CAREER: Teacher Learning Through Expansive Sensemaking in Science

This project considers how teachers’ engagement in scientific sensemaking as an opportunity for teachers’ learning to support more expansive science learning environments. It seeks to address two ongoing challenges in science teacher education: the need for teachers to learn (1) to recognize, value, and integrate students’ diverse ways of knowing, communicating, and relating with one another and phenomena and (2) to acknowledge and disrupt restrictive narratives that shape what counts as science in schools and who is seen as a scientist. This project will provide new models for science teacher education to engage teachers in expansive scientific sensemaking, seeking to develop more humanizing relationships between teachers, students, and science. More broadly, the project will produce a new structure for professional learning and resources for supporting more heterogeneous and equitable forms of science in teacher education. 

Full Description

While there have been extensive efforts to support teachers with curricula and pedagogical practices to implement Next Generation Science Standards (NGSS), teachers’ disciplinary learning experiences has been underexamined. This project considers how teachers’ engagement in scientific sensemaking as an opportunity for teachers’ learning to support more expansive science learning environments. It seeks to address two ongoing challenges in science teacher education: the need for teachers to learn (1) to recognize, value, and integrate students’ diverse ways of knowing, communicating, and relating with one another and phenomena and (2) to acknowledge and disrupt restrictive narratives that shape what counts as science in schools and who is seen as a scientist. This project will provide new models for science teacher education to engage teachers in expansive scientific sensemaking, seeking to develop more humanizing relationships between teachers, students, and science. More broadly, the project will produce a new structure for professional learning and resources for supporting more heterogeneous and equitable forms of science in teacher education.

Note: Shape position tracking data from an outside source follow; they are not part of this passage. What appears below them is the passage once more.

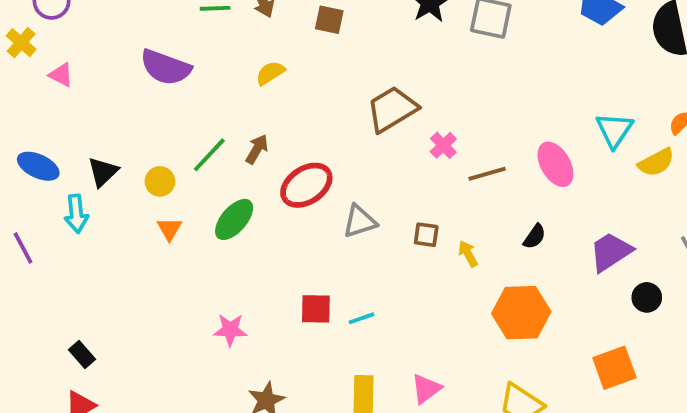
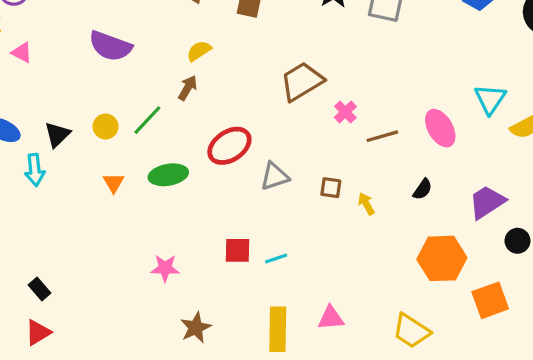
brown arrow: (257, 149) -> (188, 88), moved
yellow circle: (160, 181) -> (106, 127), moved
green ellipse: (234, 219) -> (168, 175), turned 39
orange hexagon: (521, 313) -> (442, 258), moved
pink triangle: (426, 389) -> (331, 318), turned 32

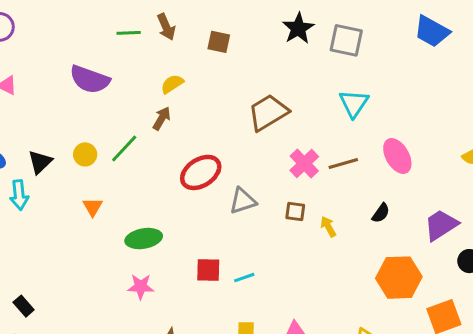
cyan triangle: (490, 99) -> (354, 103), moved
pink cross: (345, 112) -> (304, 163), moved, size x1.4
green ellipse: (168, 175) -> (144, 239), moved

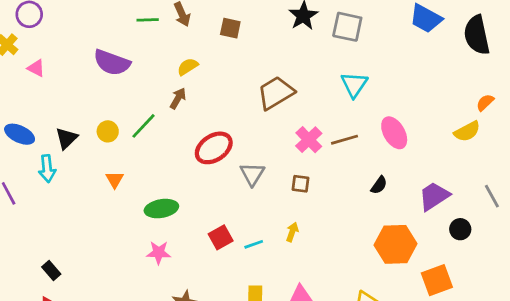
gray triangle: (243, 201) -> (252, 174), turned -40
yellow arrow: (328, 227) -> (292, 232), moved, turned 48
red square: (208, 270) -> (221, 237), turned -30

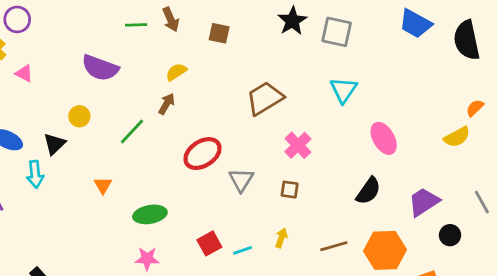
yellow circle: (108, 131) -> (79, 116), moved
brown line: (345, 140) -> (334, 246), moved
black semicircle: (379, 185) -> (368, 191), size x1.5

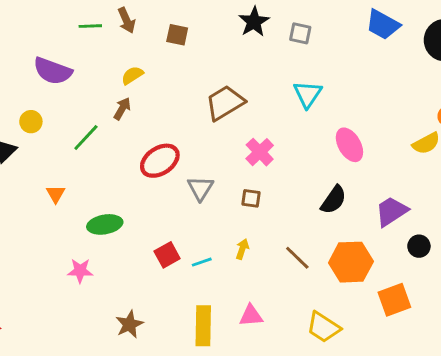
gray square: (337, 32) -> (300, 33), size x0.7
brown line: (334, 246) -> (297, 258), turned 60
pink star: (147, 259) -> (80, 271), moved

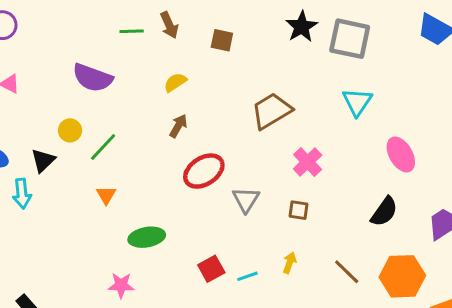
gray square: (300, 33) -> (350, 39), size x1.8
brown arrow: (122, 109) -> (178, 126), moved
green line: (86, 138) -> (103, 147), moved
orange triangle: (56, 194) -> (106, 195), moved

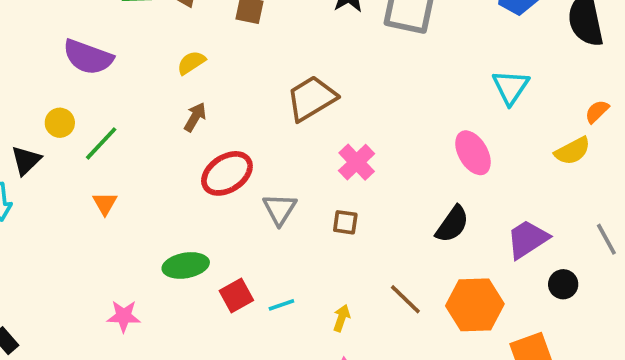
cyan triangle: (357, 102) -> (511, 87), moved
green ellipse: (147, 237) -> (186, 265), moved
yellow arrow: (290, 263) -> (342, 318), moved

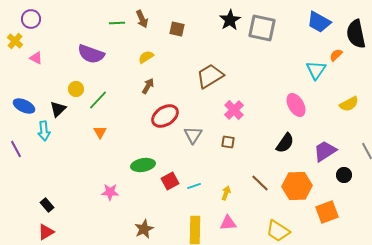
orange semicircle: (597, 111) -> (336, 55), moved

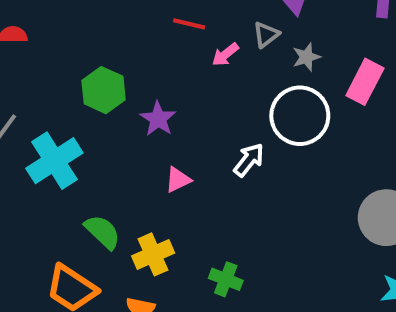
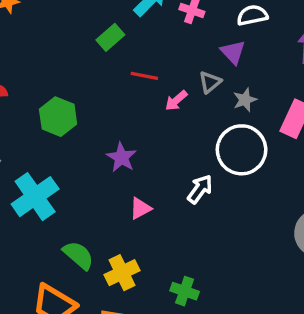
green hexagon: (104, 90) -> (58, 117), moved

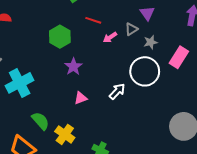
green hexagon: (58, 117) -> (60, 37), moved
yellow cross: (122, 273) -> (65, 134), turned -36

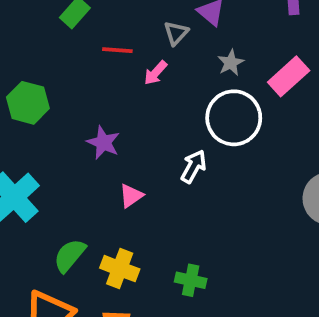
gray triangle: (131, 29) -> (176, 33), moved
green hexagon: (60, 37) -> (28, 103), moved
pink rectangle: (179, 57) -> (289, 76), turned 30
green semicircle: (40, 121) -> (70, 255), turned -84

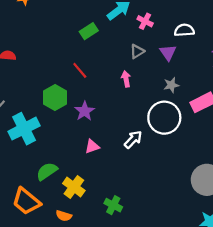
gray triangle: (176, 33) -> (137, 51), moved
red line: (117, 50) -> (80, 70), moved, turned 30
pink arrow: (156, 73) -> (126, 79), turned 112
green hexagon: (28, 103) -> (55, 98), moved

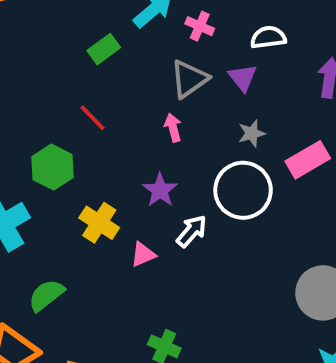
gray triangle: (137, 51) -> (189, 79), size x1.5
purple star: (85, 111) -> (160, 190), moved
pink triangle: (92, 146) -> (143, 254), moved
yellow cross: (74, 187) -> (99, 223), moved

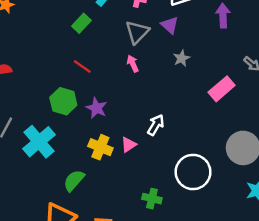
pink rectangle: (308, 160) -> (222, 89), moved
purple star: (160, 190) -> (96, 108), moved
white circle: (243, 190) -> (193, 172), moved
yellow cross: (99, 223) -> (100, 147), moved

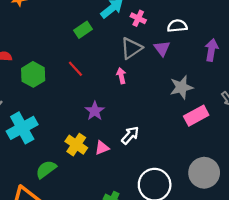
gray star: (182, 58) -> (181, 87), moved, size x1.5
green hexagon: (63, 101) -> (33, 74), moved
purple star: (96, 108) -> (95, 111), moved

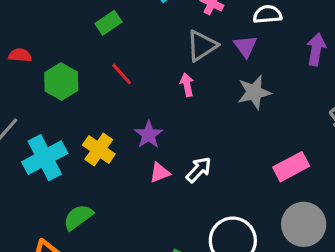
green rectangle: (83, 30) -> (108, 23), moved
gray star: (181, 87) -> (254, 92), moved
pink rectangle: (196, 116) -> (291, 167), moved
yellow cross: (76, 145) -> (99, 150), moved
pink triangle: (102, 148) -> (160, 173), moved

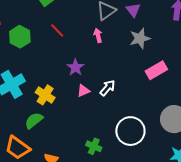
yellow cross: (99, 150) -> (45, 95), moved
pink rectangle: (291, 167) -> (156, 70), moved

The goal of this project is to design and study for secondary science teachers’ learning to value heterogeneity and challenge restrictive narratives of science in schools. In particular, it will examine (1) the moment-to-moment interactions of teacher learning in their own scientific sensemaking, (2) how these interactions support teacher learning communities to develop practices that meaningfully integrate heterogeneity in their pursuits of coherent and causal accounts of phenomena, (3) how teachers connect their scientific sensemaking to dominant narratives of STEM in school, and (4) how these aspects of teacher learning impact their goals and plans for teaching. The project team will design for teachers’ expansive sensemaking in two settings: in a Science Modeling Course for pre-service secondary teachers at Vanderbilt University and in Science Teachers’ Circles (STCs), in which in-service and pre-service teachers engage in their own scientific inquiries to reflect on disciplinary learning. Through multiple design-based research cycles, project analyses will consider how opportunities for heterogeneity emerge, get taken up, or get shut down in teachers’ disciplinary engagement. These analyses will inform conjectures about how to design and facilitate teacher learning communities that help teachers (a) attune to heterogeneity in science, (b) develop practices for integrating diverse ways of knowing, communicating, and relating with one another and phenomena, and (c) challenge restrictive narratives about science learning. The project builds on existing relationships with secondary science teachers in local schools; the STCs will be co-designed with teacher partners to fit within the local schools and community contexts. This collaboration will develop resources for new models of professional learning for science teachers that foregrounds heterogeneity and issues of power in scientific sensemaking.